Proving that no one has a Crystal Ball, economists and presidential pollsters alike are looking back on 2016 and wondering how they got it all so wrong. As AMP’s Chief Economist, Shane Oliver, recently noted, “2016 was perhaps remarkable for the things that many thought were obvious at the start of the year but did not happen.”
As Olivier explains, some of these non-events include the Global Economy which did not nosedive; the American Federal Reserve Bank which did not rapidly raise interest rates; the crash of commodity prices that never came; the non-plunging of the world’s markets into darkness as a result of the Brexit and Trump votes; the predicted slowdown of economic conditions in China; the end of the EU which still remains intact; and the Aussie Property Bubble that has not burst.
That’s A LOT that did not happen.
In fact, as the team from AMP reminds us, the reality of the year has been quite tame and expectations for 2017 aren’t too bad:
1. The Global Economy is continuing to grow, this year at approximately 3%
Overall things looked stable throughout the year. The improving growth in the US and the stabilisation in Chinese growth were the major driving factors behind the growing Global Economy.
Economists expect the Global Economy to continue to improve – rising above 3% in 2017. The belief is that advanced nations will grow on average at a rate of 2%, whilst Chinese growth should be about 6%.
2. Commodity prices are on the rise
The increase in commodity prices was a huge surprise to most economists after the lows of 2015. Many had anticipated commodity pricing would continue to drop, but solid demand and supply cuts have brought it back up.
Current expectations are there may be a short term pull back, dropping prices slightly in 2017, but overall the commodity market will grow.
3. Global politics have moved to the Right
After the Brexit, the US election of Trump and the recent Italian referendum, it is almost safe to say the world is leaning to the right.
It is still hard to say how this will affect the economy in the coming year, but global trade could be at risk.
4. It’s been another year of “easy money”

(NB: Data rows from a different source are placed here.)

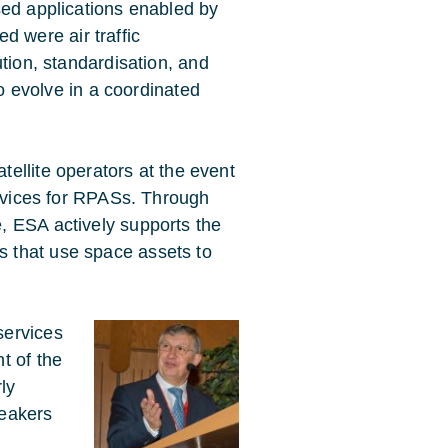
d applications enabled by
ed were air traffic
ion, standardisation, and
o evolve in a coordinated
ellite operators at the event
ervices for RPASs. Through
, ESA actively supports the
 that use space assets to
services
t of the
ly
peakers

Continuing on from last year, money is pretty cheap around the world. The US Federal Reserve Bank significantly reduced its planned interest rate hikes, and the central banks of Europe and Japan are continuing to ease its policies. Interest rates in Australia, as well, are at record lows. Whilst this is good news for borrowers, it doesn’t provide much incentive for those with money sitting in bank accounts.
It is believed that the US will raise interest rates several times in 2017, however this may be offset by Trump’s planned fiscal stimulus policies. China as well may begin to increase its rates.
In the rest of the world, economists think it is likely that interest rates will remain low and further easing in Australia is a possibility.
5. Australian growth has been disappointing
Growth in Australia has been disappointing this year, despite our strong start, having actually contracted by 0.5% in the third quarter.
Expectations are that the Aussie economy is will likely grow at a 2.5% rate in 2017 and the interest rate may be cut to 1.25% in the first half of 2017, as the nation’s inflation rate continues to be lower than the 2-3% target.
Overall, 2017 seems like it will be reasonably positive thanks to the acceleration in global growth, rising profits, decent returns from the stock markets and continued low interest rates.
There are still a lot of variables to watch and look out for, like the policies of President Trump and how he tackles globalisation; the elections throughout Europe; the rise of bond yields and US interest rates; and investment rates throughout Australia’s non-mining sectors.
Regardless of what the year brings, it remains in the best interests of your portfolios to remember to not act rashly, make sure your assets are well-diversified and within the right risk limits for you.
If you are thinking about making changes to your portfolio, make sure you seek the advice of your financial advisor.